Football Season Is Here and It’s a Key Moment for the Future of TV (subscription required)
The in-depth piece serves as a handy scorecard of data covering current rights fees, television revenue figures, the current breadth of packaging and digital and tentacle engagements. The author Jack Hough also explored in broad view where the league might head in its next set of negotiations.
These are my bullet-point takeaways and comments:
Over the-air television
- Live sports are more important to television operators than ever before because the competition for scripted programming is aggressive. Netflix, among others, fights for viewers’ eyeballs at every waking hour.
- The NFL rules television. About 60% of the top 100 most watched telecasts in a typical year are NFL games. The number is 70% in years with no Olympics. (every other year)
- NFL viewership is down 11% since 2011. Not good, but still better than television overall which is down a whopping 40% in primetime.

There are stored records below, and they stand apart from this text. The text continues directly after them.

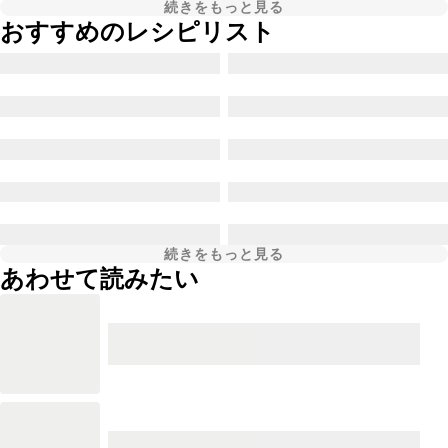
続きをもっと見る
おすすめのレシピリスト
続きをもっと見る
あわせて読みたい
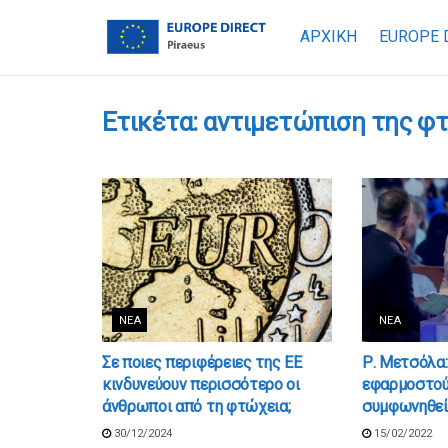
ΑΡΧΙΚΗ
EUROPE 
Ετικέτα:
αντιμετώπιση της φ
ΝΈΑ
ΝΈΑ
Σε ποιες περιφέρειες της ΕΕ
Ρ. Μετσόλα:
κινδυνεύουν περισσότερο οι
εφαρμοστού
άνθρωποι από τη φτώχεια;
συμφωνηθεί 
30/12/2024
15/02/2022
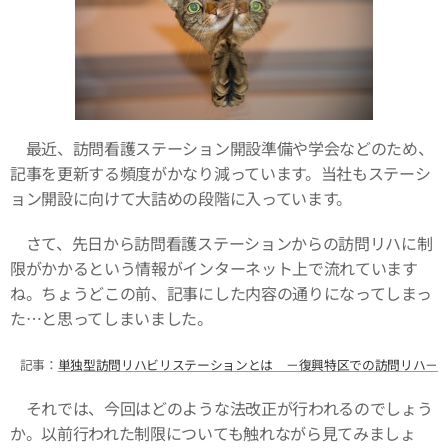
最近、訪問看護ステーション開設準備や学会などのため、
記事を更新する頻度がかなり減っています。当社もステーシ
ョン開設に向けて大詰めの段階に入っています。
さて、先日から訪問看護ステーションからの訪問リハに制
限がかかるという情報がインターネット上で流れています
ね。ちょうどこの前、記事にした内容の通りになってしまっ
た…と思ってしまいました。
記事：
単独型訪問リハビリステーションとは －復興特区での訪問リハ－
それでは、今回はどのような法改正が行われるのでしょう
か。以前行われた制限についても触れながら見てみましょ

- Collectively, the financial investments by NBC, CBS and Fox, the three over-the-air networks carrying the NFL on Sundays, are essentially flat.
- Each of the Sunday partners generates about $1 billion in annual ad revenue for their NFL broadcasts.

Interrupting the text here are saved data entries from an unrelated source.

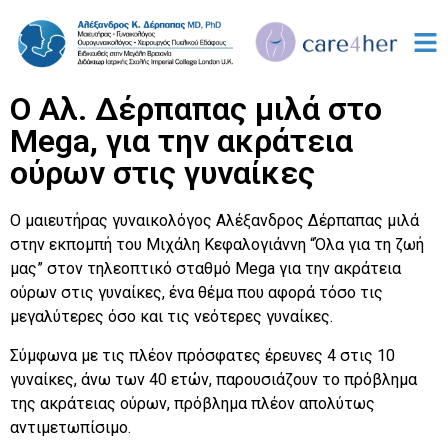
Ο Αλ. Δέρπαπας μιλά στο
Mega, για την ακράτεια
ούρων στις γυναίκες
Ο μαιευτήρας γυναικολόγος Αλέξανδρος Δέρπαπας μιλά
στην εκπομπή του Μιχάλη Κεφαλογιάννη “Όλα για τη ζωή
μας” στον τηλεοπτικό σταθμό Mega για την ακράτεια
ούρων στις γυναίκες, ένα θέμα που αφορά τόσο τις
μεγαλύτερες όσο και τις νεότερες γυναίκες.
Σύμφωνα με τις πλέον πρόσφατες έρευνες 4 στις 10
γυναίκες, άνω των 40 ετών, παρουσιάζουν το πρόβλημα
της ακράτειας ούρων, πρόβλημα πλέον απολύτως
αντιμετωπίσιμο.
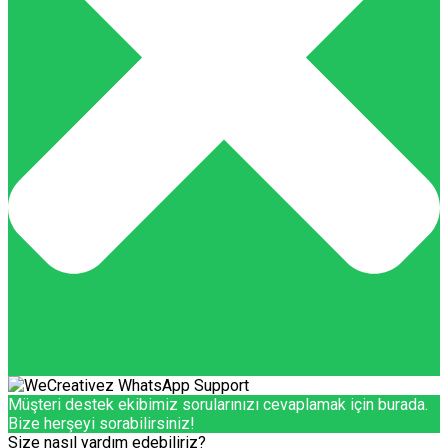
Müşteri destek ekibimiz sorularınızı cevaplamak için burada.
Bize herşeyi sorabilirsiniz!
Size nasıl yardım edebiliriz?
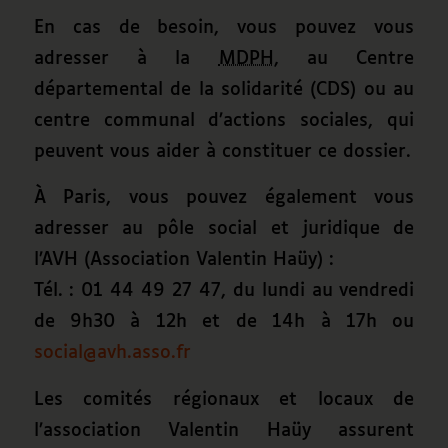
En cas de besoin, vous pouvez vous
adresser à la
MDPH
, au Centre
départemental de la solidarité (CDS) ou au
centre communal d’actions sociales, qui
peuvent vous aider à constituer ce dossier.
À Paris, vous pouvez également vous
adresser au pôle social et juridique de
l’AVH (Association Valentin Haüy) :
Tél. : 01 44 49 27 47, du lundi au vendredi
de 9h30 à 12h et de 14h à 17h ou
social@avh.asso.fr
Les comités régionaux et locaux de
l’association Valentin Haüy assurent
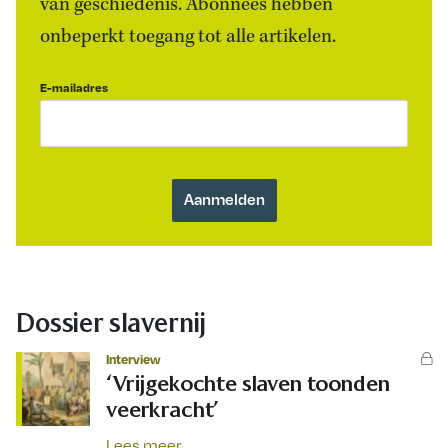
van geschiedenis. Abonnees hebben
onbeperkt toegang tot alle artikelen.
E-mailadres
Dossier slavernij
Interview
‘Vrijgekochte slaven toonden
veerkracht’
Lees meer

- The current rights deal with the league’s over the air network partners runs through the 2022-23 season. ESPN’s rights to Monday Night Football will expire a year earlier, at the end of the 2021-22 season. So, NBC, CBS and Fox have four seasons left and ESPN has three.
- The total number of dollars that NBC, CBS and ESPN spend with the NFL is $42.7 billion.
- There’s the intangible. Win, lose or draw, the networks use the big NFL audiences as lead-ins, promoting other programming like CBS’ 60 Minutes.
- The over the air networks in particular use the large viewership to extract higher retransmission fees from their affiliates. ESPN does so to justify high per subscriber monthly feels from their regional and national cable distributors.
- As published elsewhere, ABC (Disney) would like to figure out how to get a slice of the NFL package.
- According to Hough, the NFL might also package off-U. S.-soil games, those in London for instance, and sell them to a pursuer. A London game in 2017 was run by Yahoo.
Digital
- Tech companies can rear their cash-filled pockets to make a run for rights.
- Amazon’s Thursday Night rights which is available to its Prime customers attracted 500,000 viewers. The same game carried by Fox and distributed by the NFL Network, averaged 14.3 million and 6.6 million viewers respectively. Remember that Amazon produced its game coverage independently, with their own set of announcers, Hannah Storm and Andrew Kremer. Amazon’s hope was to attract women who are more active online shoppers.
- Why would the participation by technology companies increase the league’s revenue? Amazon paid $4 per viewer hour. ESPN paid half, $2. In other words, technology companies will likely pay more for the same NFL programming segment than traditional broadcast or cable players.
- It was suggested that technology companies are hamstrung to compete for rights because they lack the professional wherewithal to produce major sports broadcasts. They’d have to develop sports production units from scratch, in a manner similar to what Fox did in 1994 after winning a staggering bid for the league’s NFC package. Through it, David Hill, ex-Fox Sports head, became an industry household name. Frankly, in my view, staffing up won’t stand in the way of aggressive and savvy tech companies.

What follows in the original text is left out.